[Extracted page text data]
*** Begin section ***
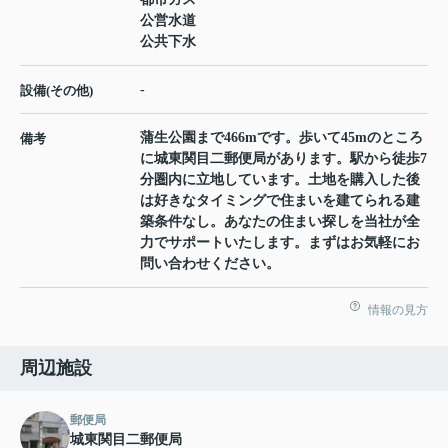
公営水道
公共下水
-
設備(その他)
蒲生公園まで466mです。歩いて45mのところ
備考
に城東関目二郵便局があります。駅から徒歩7
分圏内に立地しています。土地を購入した後
は好きなタイミングで住まいを建てられる建
築条件なし。あなたの住まい探しを当社が全
力でサポートいたします。まずはお気軽にお
問い合わせください。
情報の見方
周辺施設
郵便局
城東関目二郵便局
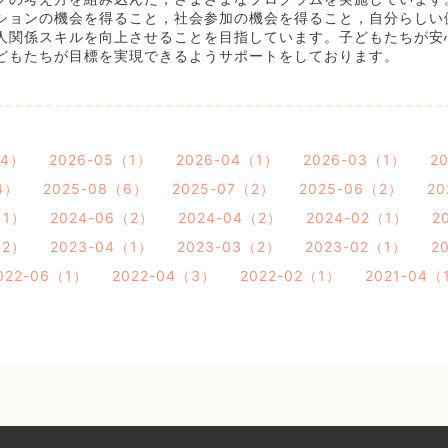
ションの機会を得ること，社会参加の機会を得ること，自分らしい
人関係スキルを向上させることを目指しています。子どもたちが安
どもたちが目標を実現できるようサポートをしております。
（4）
2026-05（1）
2026-04（1）
2026-03（1）
2
4）
2025-08（6）
2025-07（2）
2025-06（2）
20
（1）
2024-06（2）
2024-04（2）
2024-02（1）
2
（2）
2023-04（1）
2023-03（2）
2023-02（1）
2
022-06（1）
2022-04（3）
2022-02（1）
2021-04（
*** End section ***
## What is required
Write out exactly the lines from the line holding "どもたちが目標を実現できるようサポートをしております。" through the last line of the data, and nothing besides those lines.

## Written solution
どもたちが目標を実現できるようサポートをしております。
（4）
2026-05（1）
2026-04（1）
2026-03（1）
2
4）
2025-08（6）
2025-07（2）
2025-06（2）
20
（1）
2024-06（2）
2024-04（2）
2024-02（1）
2
（2）
2023-04（1）
2023-03（2）
2023-02（1）
2
022-06（1）
2022-04（3）
2022-02（1）
2021-04（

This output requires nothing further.